- Saved data entries -
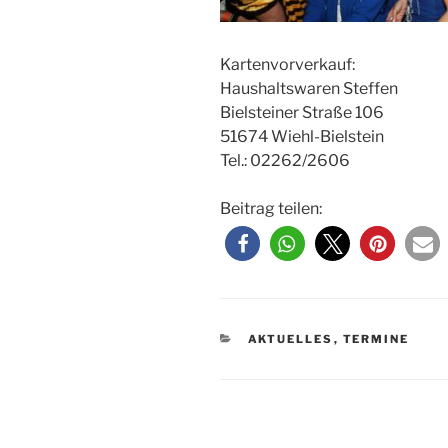
Kartenvorverkauf:
Haushaltswaren Steffen
Bielsteiner Straße 106
51674 Wiehl-Bielstein
Tel.: 02262/2606
Beitrag teilen:
KATEGORIEN
AKTUELLES
,
TERMINE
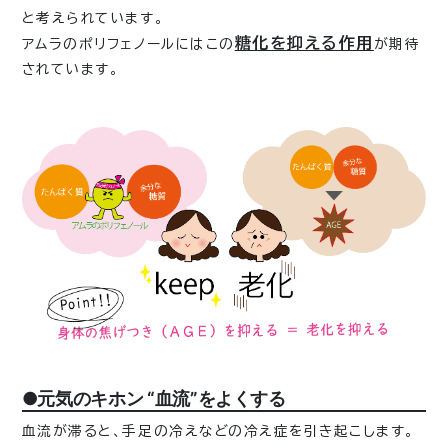
と考えられています。
糖化を抑える作用
アムラのポリフェノールにはこの
が期待
されています。
●元気のキホン “血流”をよくする
血流が滞ると、手足の冷えなどの冷え症を引き起こします。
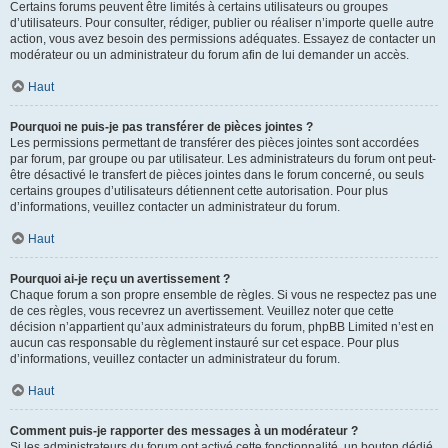
Certains forums peuvent être limités à certains utilisateurs ou groupes
d’utilisateurs. Pour consulter, rédiger, publier ou réaliser n’importe quelle autre
action, vous avez besoin des permissions adéquates. Essayez de contacter un
modérateur ou un administrateur du forum afin de lui demander un accès.
Haut
Pourquoi ne puis-je pas transférer de pièces jointes ?
Les permissions permettant de transférer des pièces jointes sont accordées
par forum, par groupe ou par utilisateur. Les administrateurs du forum ont peut-
être désactivé le transfert de pièces jointes dans le forum concerné, ou seuls
certains groupes d’utilisateurs détiennent cette autorisation. Pour plus
d’informations, veuillez contacter un administrateur du forum.
Haut
Pourquoi ai-je reçu un avertissement ?
Chaque forum a son propre ensemble de règles. Si vous ne respectez pas une
de ces règles, vous recevrez un avertissement. Veuillez noter que cette
décision n’appartient qu’aux administrateurs du forum, phpBB Limited n’est en
aucun cas responsable du règlement instauré sur cet espace. Pour plus
d’informations, veuillez contacter un administrateur du forum.
Haut
Comment puis-je rapporter des messages à un modérateur ?
Si les administrateurs du forum ont activé cette fonctionnalité, un bouton dédié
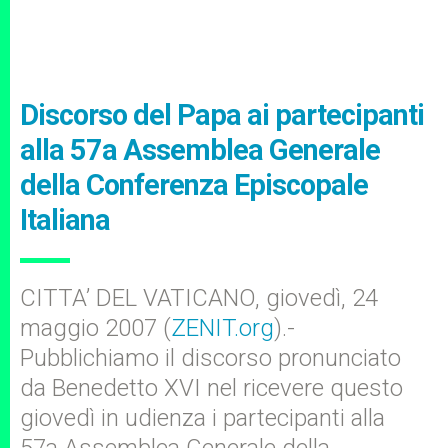
Discorso del Papa ai partecipanti
alla 57a Assemblea Generale
della Conferenza Episcopale
Italiana
CITTA’ DEL VATICANO, giovedì, 24
maggio 2007 (
ZENIT.org
).-
Pubblichiamo il discorso pronunciato
da Benedetto XVI nel ricevere questo
giovedì in udienza i partecipanti alla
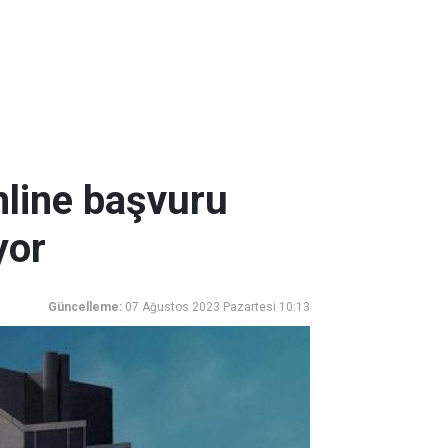
nline başvuru
yor
Güncelleme:
07 Ağustos 2023 Pazartesi 10:13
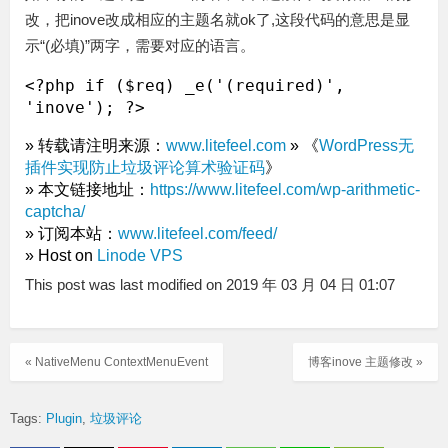
改，把inove改成相应的主题名就ok了,这段代码的意思是显
示“(必填)”两字，需要对应的语言。
<?php if ($req) _e('(required)', 
» 转载请注明来源：
www.litefeel.com
» 《
WordPress无
插件实现防止垃圾评论算术验证码
》
» 本文链接地址：
https://www.litefeel.com/wp-arithmetic-
captcha/
» 订阅本站：
www.litefeel.com/feed/
» Host on
Linode VPS
This post was last modified on 2019 年 03 月 04 日 01:07
« NativeMenu ContextMenuEvent
博客inove 主题修改 »
Tags:
Plugin
垃圾评论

- Task -
Find the number of lines in the entries above that hold the string "transférer", and write only that number.

- Solution to this exercise -
2